Quote from kubilai:
Anyone know what happens when the Fed writes off some of the bad debts on its ballooning balance sheet? How does it account for the reduction in assets?
Great question, a lot of people what to know exactly what the Fed has taken in collateral for some of the loans they've made recently.
And, according to Bernanke's testimony on Monday, all of the collateral they've taken on is supposed to be low-risk, high-quality debt instruments.
IMHO, since the US Treasury receives any excess income the Fed generates during a fiscal year it follows that they would receive the bad debt, which would ultimately get added to the national debt.

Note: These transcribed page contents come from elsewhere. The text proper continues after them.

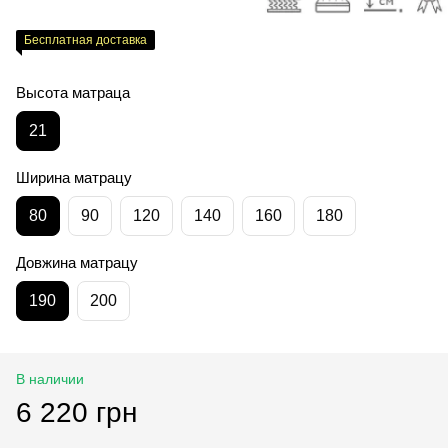
Бесплатная доставка
Высота матраца
21
Ширина матрацу
80
90
120
140
160
180
Довжина матрацу
190
200
В наличии
6 220 грн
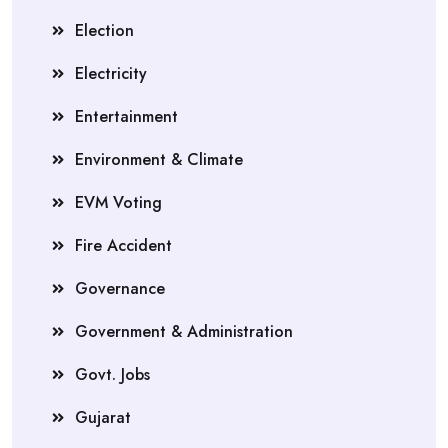
Election
Electricity
Entertainment
Environment & Climate
EVM Voting
Fire Accident
Governance
Government & Administration
Govt. Jobs
Gujarat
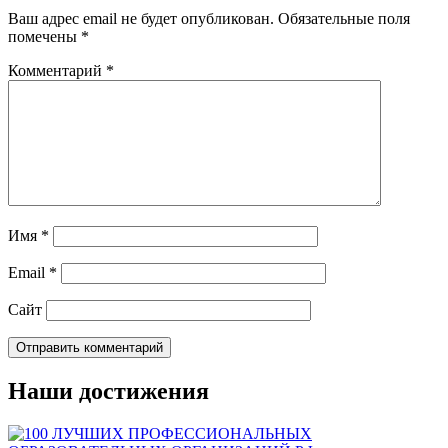
Ваш адрес email не будет опубликован.
Обязательные поля
помечены
*
Комментарий
*
Имя
*
Email
*
Сайт
Наши достижения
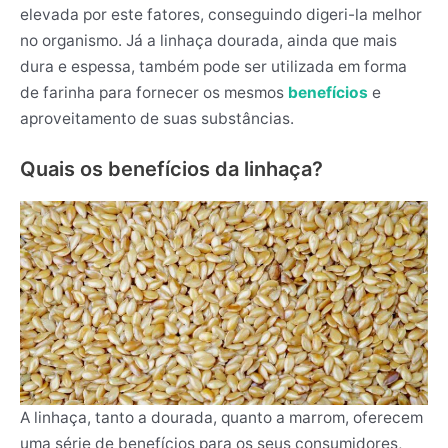
elevada por este fatores, conseguindo digeri-la melhor
no organismo. Já a linhaça dourada, ainda que mais
dura e espessa, também pode ser utilizada em forma
de farinha para fornecer os mesmos
benefícios
e
aproveitamento de suas substâncias.
Quais os benefícios da linhaça?
A linhaça, tanto a dourada, quanto a marrom, oferecem
uma série de benefícios para os seus consumidores,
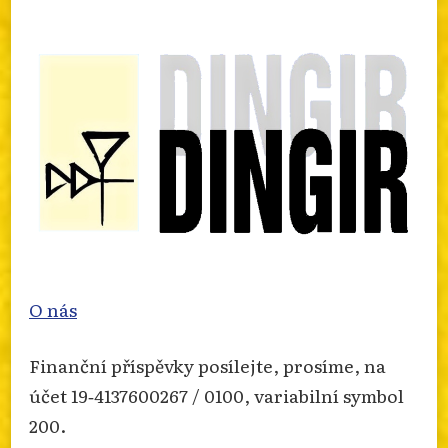
O nás
Finanční příspěvky posílejte, prosíme, na
účet 19‐4137600267 / 0100, variabilní symbol
200.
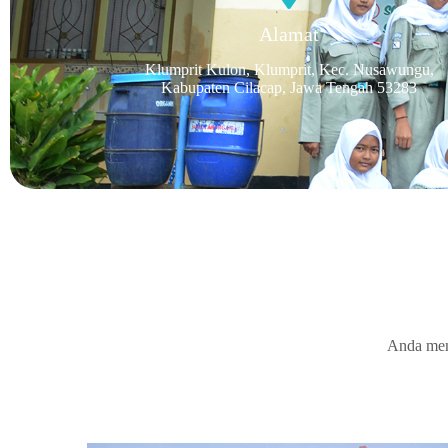
Alamat
Klumprit Kulon, Klumprit, Kec. Nusawungu,
Kabupaten Cilacap, Jawa Tengah 53283
Anda mem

BTW, for those who might be in shock over the idea that excess Fed income is returned to the Treasury, here's the source:
http://www.federalreserve.gov/pf/pdf/pf_1.pdf
"The income of the Federal Reserve System is derived primarily from the interest on U.S. government securities that it has acquired through open market operations. Other major sources of income are the interest on foreign currency investments held by the System; interest on loans to depository institutions; and fees received for services provided to depository institutions, such as check clearing, funds transfers, and automated clearinghouse operations.

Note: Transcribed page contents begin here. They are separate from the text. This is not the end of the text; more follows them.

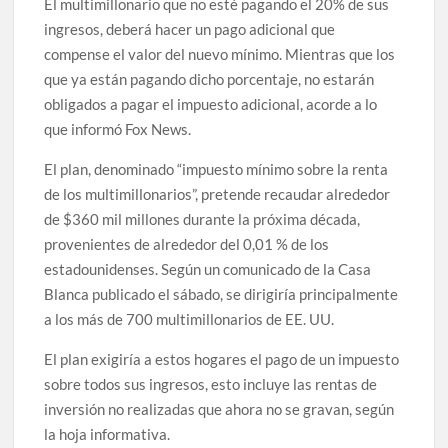
El multimillonario que no esté pagando el 20% de sus
ingresos, deberá hacer un pago adicional que
compense el valor del nuevo mínimo. Mientras que los
que ya están pagando dicho porcentaje, no estarán
obligados a pagar el impuesto adicional, acorde a lo
que informó Fox News.
El plan, denominado “impuesto mínimo sobre la renta
de los multimillonarios”, pretende recaudar alrededor
de $360 mil millones durante la próxima década,
provenientes de alrededor del 0,01 % de los
estadounidenses. Según un comunicado de la Casa
Blanca publicado el sábado, se dirigiría principalmente
a los más de 700 multimillonarios de EE. UU.
El plan exigiría a estos hogares el pago de un impuesto
sobre todos sus ingresos, esto incluye las rentas de
inversión no realizadas que ahora no se gravan, según
la hoja informativa.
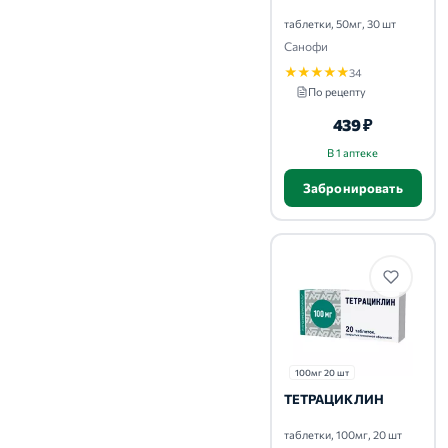
таблетки, 50мг, 30 шт
Санофи
★
★
★
★
★
34
По рецепту
439 ₽
В 1 аптеке
Забронировать
100мг 20 шт
ТЕТРАЦИКЛИН
таблетки, 100мг, 20 шт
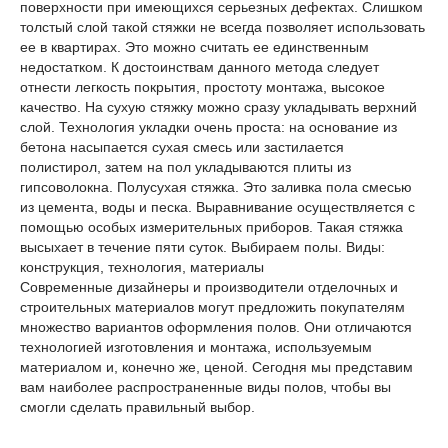
поверхности при имеющихся серьезных дефектах. Слишком
толстый слой такой стяжки не всегда позволяет использовать
ее в квартирах. Это можно считать ее единственным
недостатком. К достоинствам данного метода следует
отнести легкость покрытия, простоту монтажа, высокое
качество. На сухую стяжку можно сразу укладывать верхний
слой. Технология укладки очень проста: на основание из
бетона насыпается сухая смесь или застилается
полистирол, затем на пол укладываются плиты из
гипсоволокна. Полусухая стяжка. Это заливка пола смесью
из цемента, воды и песка. Выравнивание осуществляется с
помощью особых измерительных приборов. Такая стяжка
высыхает в течение пяти суток. Выбираем полы. Виды:
конструкция, технология, материалы
Современные дизайнеры и производители отделочных и
строительных материалов могут предложить покупателям
множество вариантов оформления полов. Они отличаются
технологией изготовления и монтажа, используемым
материалом и, конечно же, ценой. Сегодня мы представим
вам наиболее распространенные виды полов, чтобы вы
смогли сделать правильный выбор.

After it pays its expenses, the Federal Reserve turns the rest of its earnings over to the U.S. Treasury. About 95 percent of the Reserve Banksâ net earnings have been paid into the Treasury since the Federal Reserve System began operations in 1914. (Income and expenses of the Federal Reserve Banks from 1914 to the present are included in the Annual Report of the Board of Governors.) In 2003, the Federal Reserve paid approximately $22 billion to the Treasury."